CONTEXT:  COPY cust, line 778

Is there any easy way to figure out which record caused this error?

Thanks.

--
Until later, Geoffrey

"I predict future happiness for America if they can prevent
the government from wasting the labors of the people under
the pretense of taking care of them."
- Thomas Jefferson

Re: error while trying to change the database encoding on a database

От
Adrian Klaver
Дата:
On Monday 24 January 2011 6:38:55 am Geoffrey Myers wrote:
> We need to change the database encoding on our databases as they were
> created with the wrong encoding.  They were created as SQL_ASCII and we
> are changing them to UTF8.
>
> When testing this Friday, I received the following error:
>
> pg_restore: [archiver (db)] Error while PROCESSING TOC:
> pg_restore: [archiver (db)] Error from TOC entry 5225; 0 16990 TABLE
> DATA cust postgres
> pg_restore: [archiver (db)] COPY failed: ERROR:  invalid byte sequence
> for encoding "UTF8": 0xb0
> HINT:  This error can also happen if the byte sequence does not match
> the encoding expected by the server, which is controlled by
> "client_encoding".
> CONTEXT:  COPY cust, line 778
                        ^^^^^^^ In the COPY command for that table.

>
> Is there any easy way to figure out which record caused this error?
>
> Thanks.
>
> --
> Until later, Geoffrey




--
Adrian Klaver
adrian.klaver@gmail.com

Re: error while trying to change the database encoding on a database

От
Geoffrey Myers
Дата:
Adrian Klaver wrote:
> On Monday 24 January 2011 6:38:55 am Geoffrey Myers wrote:
>> We need to change the database encoding on our databases as they were
>> created with the wrong encoding.  They were created as SQL_ASCII and we
>> are changing them to UTF8.
>>
>> When testing this Friday, I received the following error:
>>
>> pg_restore: [archiver (db)] Error while PROCESSING TOC:
>> pg_restore: [archiver (db)] Error from TOC entry 5225; 0 16990 TABLE
>> DATA cust postgres
>> pg_restore: [archiver (db)] COPY failed: ERROR:  invalid byte sequence
>> for encoding "UTF8": 0xb0
>> HINT:  This error can also happen if the byte sequence does not match
>> the encoding expected by the server, which is controlled by
>> "client_encoding".
>> CONTEXT:  COPY cust, line 778
>                         ^^^^^^^ In the COPY command for that table.

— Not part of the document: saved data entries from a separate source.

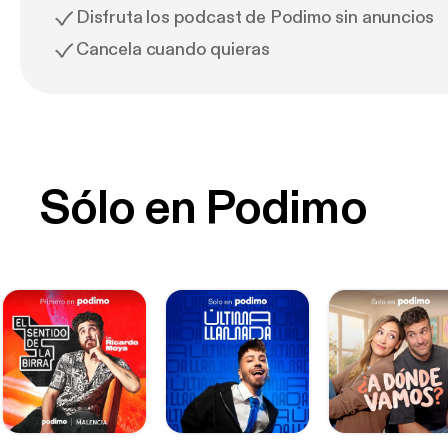
Disfruta los podcast de Podimo sin anuncios
Cancela cuando quieras
Sólo en Podimo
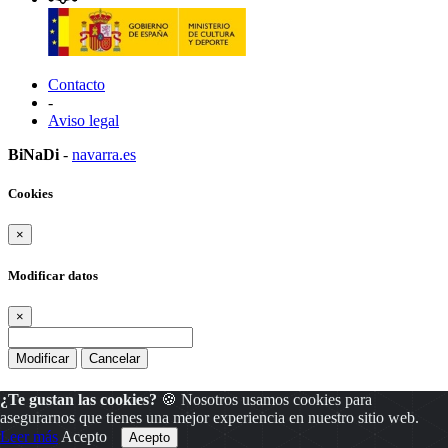
Contacto
-
Aviso legal
BiNaDi
-
navarra.es
Cookies
×
Modificar datos
×
Modificar
Cancelar
¿Te gustan las cookies?
🍪 Nosotros usamos cookies para
asegurarnos que tienes una mejor experiencia en nuestro sitio web.
Leer más
Acepto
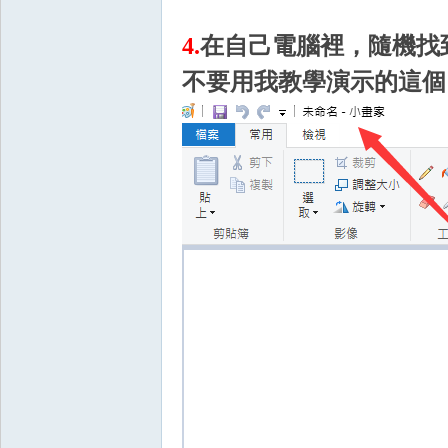
4.
在自己電腦裡，隨機
找
不要用我教學演示的這個
掛,
天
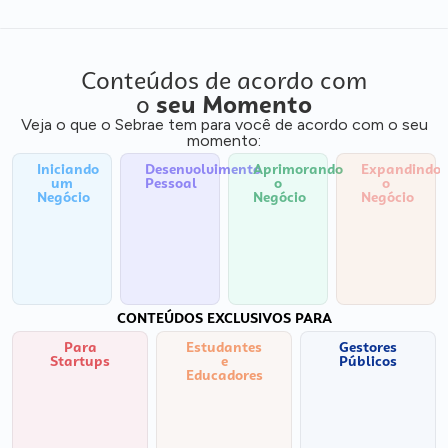
Conteúdos de acordo com
o
seu Momento
Veja o que o Sebrae tem para você de acordo com o seu
momento:
Iniciando
Desenvolvimento
Aprimorando
Expandindo
um
Pessoal
o
o
Negócio
Negócio
Negócio
CONTEÚDOS EXCLUSIVOS PARA
Para
Estudantes
Gestores
Startups
e
Públicos
Educadores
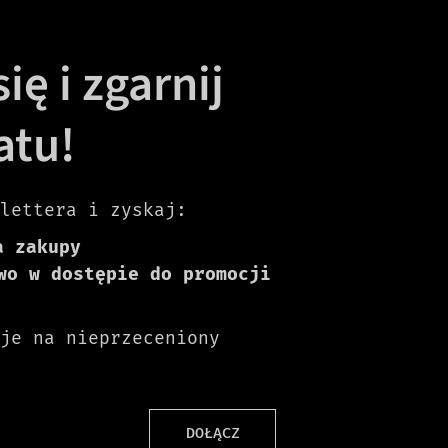
ię i zgarnij
atu!
lettera i zyskaj:
a zakupy
wo w dostępie do promocji
je na nieprzeceniony
DOŁĄCZ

I picked up ont that, but the dump is binary, thus I can not view the
actual code.

>
>> Is there any easy way to figure out which record caused this error?
>>
>> Thanks.
>>
>> --
>> Until later, Geoffrey
>
>
>
>


--
Until later, Geoffrey

"I predict future happiness for America if they can prevent
the government from wasting the labors of the people under
the pretense of taking care of them."
- Thomas Jefferson

Re: error while trying to change the database encoding on a database

От
Adrian Klaver
Дата:
On Monday 24 January 2011 7:57:52 am Geoffrey Myers wrote:
> Adrian Klaver wrote:
> > On Monday 24 January 2011 6:38:55 am Geoffrey Myers wrote:
> >> We need to change the database encoding on our databases as they were
> >> created with the wrong encoding.  They were created as SQL_ASCII and we
> >> are changing them to UTF8.
> >>
> >> When testing this Friday, I received the following error:
> >>
> >> pg_restore: [archiver (db)] Error while PROCESSING TOC:
> >> pg_restore: [archiver (db)] Error from TOC entry 5225; 0 16990 TABLE
> >> DATA cust postgres
> >> pg_restore: [archiver (db)] COPY failed: ERROR:  invalid byte sequence
> >> for encoding "UTF8": 0xb0
> >> HINT:  This error can also happen if the byte sequence does not match
> >> the encoding expected by the server, which is controlled by
> >> "client_encoding".
> >> CONTEXT:  COPY cust, line 778
> >
> >                         ^^^^^^^ In the COPY command for that table.
>
> I picked up ont that, but the dump is binary, thus I can not view the
> actual code.

Actually you can :) I should have mentioned it before. You can have pg_restore
restore to a file instead of a database by using the -f switch. When you do
that it creates plain text output. You could restore the entire dump to the
file or use the -t switch to get only the table you need.

>
> >> Is there any easy way to figure out which record caused this error?
> >>
> >> Thanks.
> >>
> >> --
> >> Until later, Geoffrey
>
> --
> Until later, Geoffrey
>
> "I predict future happiness for America if they can prevent
> the government from wasting the labors of the people under
> the pretense of taking care of them."
> - Thomas Jefferson



--
Adrian Klaver
adrian.klaver@gmail.com

Re: error while trying to change the database encoding on a database

От
Geoffrey Myers
Дата:
Adrian Klaver wrote:
> On Monday 24 January 2011 7:57:52 am Geoffrey Myers wrote:
>> Adrian Klaver wrote:
>>> On Monday 24 January 2011 6:38:55 am Geoffrey Myers wrote:
>>>> We need to change the database encoding on our databases as they were
>>>> created with the wrong encoding.  They were created as SQL_ASCII and we
>>>> are changing them to UTF8.
>>>>
>>>> When testing this Friday, I received the following error:
>>>>
>>>> pg_restore: [archiver (db)] Error while PROCESSING TOC:
>>>> pg_restore: [archiver (db)] Error from TOC entry 5225; 0 16990 TABLE
>>>> DATA cust postgres
>>>> pg_restore: [archiver (db)] COPY failed: ERROR:  invalid byte sequence
>>>> for encoding "UTF8": 0xb0
>>>> HINT:  This error can also happen if the byte sequence does not match
>>>> the encoding expected by the server, which is controlled by
>>>> "client_encoding".
>>>> CONTEXT:  COPY cust, line 778
>>>                         ^^^^^^^ In the COPY command for that table.
>> I picked up ont that, but the dump is binary, thus I can not view the
>> actual code.
>
> Actually you can :) I should have mentioned it before. You can have pg_restore
> restore to a file instead of a database by using the -f switch. When you do
> that it creates plain text output. You could restore the entire dump to the
> file or use the -t switch to get only the table you need.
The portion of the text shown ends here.